The controller obtains information about a start node SB2 and a goal node GB2 as appropriate. The start node SB2 may correspond to the current position of the robotic device RB or an intended start position. For the robotic device RB with an end-effector, the start node SB2 may correspond to the current position of the end-effector or an intended start position. The goal node GB2 may correspond to the goal position of the robotic device RB. The goal position of the robotic device RB may be, for example, the position at which a target object such as a workpiece is located. In one example, the information about the nodes (SB2 and GB2) may be specified by an operator. In another example, the information about the start node SB2 may be obtained based on information about the robotic device (e.g., the current position of the end-effector). The information about the goal node GB2 may be obtained based on set information about the goal position. In still another example, for the target map 221B being an image of the robotic device RB and the target object, the information about the nodes (SB2 and GB2) may be obtained from the results of image identification performed on the target map 221B. The image identification may be performed with any method. The target map 221B may be obtained as appropriate after the start node SB2 and the goal node GB2 are identified and to include the start node SB2 and the goal node GB2.

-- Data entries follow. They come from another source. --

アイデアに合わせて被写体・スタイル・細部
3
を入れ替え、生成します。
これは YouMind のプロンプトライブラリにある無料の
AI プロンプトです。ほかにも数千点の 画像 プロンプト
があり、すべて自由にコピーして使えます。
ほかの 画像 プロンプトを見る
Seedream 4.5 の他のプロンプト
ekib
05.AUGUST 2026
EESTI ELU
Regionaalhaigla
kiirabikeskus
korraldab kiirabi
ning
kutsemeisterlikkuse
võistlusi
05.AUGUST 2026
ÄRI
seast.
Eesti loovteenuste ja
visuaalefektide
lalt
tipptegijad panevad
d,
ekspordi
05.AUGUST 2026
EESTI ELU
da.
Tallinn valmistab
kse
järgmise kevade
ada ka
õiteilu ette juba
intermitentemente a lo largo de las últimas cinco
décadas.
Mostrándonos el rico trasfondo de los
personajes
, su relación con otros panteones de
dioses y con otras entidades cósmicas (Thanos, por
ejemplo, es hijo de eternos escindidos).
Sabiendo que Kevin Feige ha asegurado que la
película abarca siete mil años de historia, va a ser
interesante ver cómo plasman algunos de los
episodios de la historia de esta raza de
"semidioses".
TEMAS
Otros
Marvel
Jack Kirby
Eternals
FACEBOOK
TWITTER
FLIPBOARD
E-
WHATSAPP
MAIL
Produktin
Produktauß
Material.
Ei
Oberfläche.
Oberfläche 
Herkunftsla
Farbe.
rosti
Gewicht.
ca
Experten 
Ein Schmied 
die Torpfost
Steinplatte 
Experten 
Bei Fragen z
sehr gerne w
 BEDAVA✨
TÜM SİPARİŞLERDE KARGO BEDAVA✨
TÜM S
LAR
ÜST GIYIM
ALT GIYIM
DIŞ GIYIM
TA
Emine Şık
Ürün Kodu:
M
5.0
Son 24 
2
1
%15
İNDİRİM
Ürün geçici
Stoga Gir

In step S202, the controller operates as a searcher and uses the trained search module 5 to find the recommended path for the robotic device RB to move from the start node SB2 to the goal node GB2 in the obtained target map 221B. More specifically, the controller uses the trained neural network 50 to estimate the cost for each node in the target map 221B. Through the operation with the trained neural network 50, the controller obtains the cost estimation result 223B for each node. The controller prepares the set O and the set C and empties the set O and the set C. The controller sets the start node SB2 as the first path node by adding the start node SB2 to the set O. The controller then iterates, using the obtained estimation result 223B, the extraction operation 51 and the selection operation 52 until the goal node GB2 is selected as a path node. This allows the controller to obtain a result 225B of finding a recommended path with a minimum cost from the start node SB2 to the goal node GB2.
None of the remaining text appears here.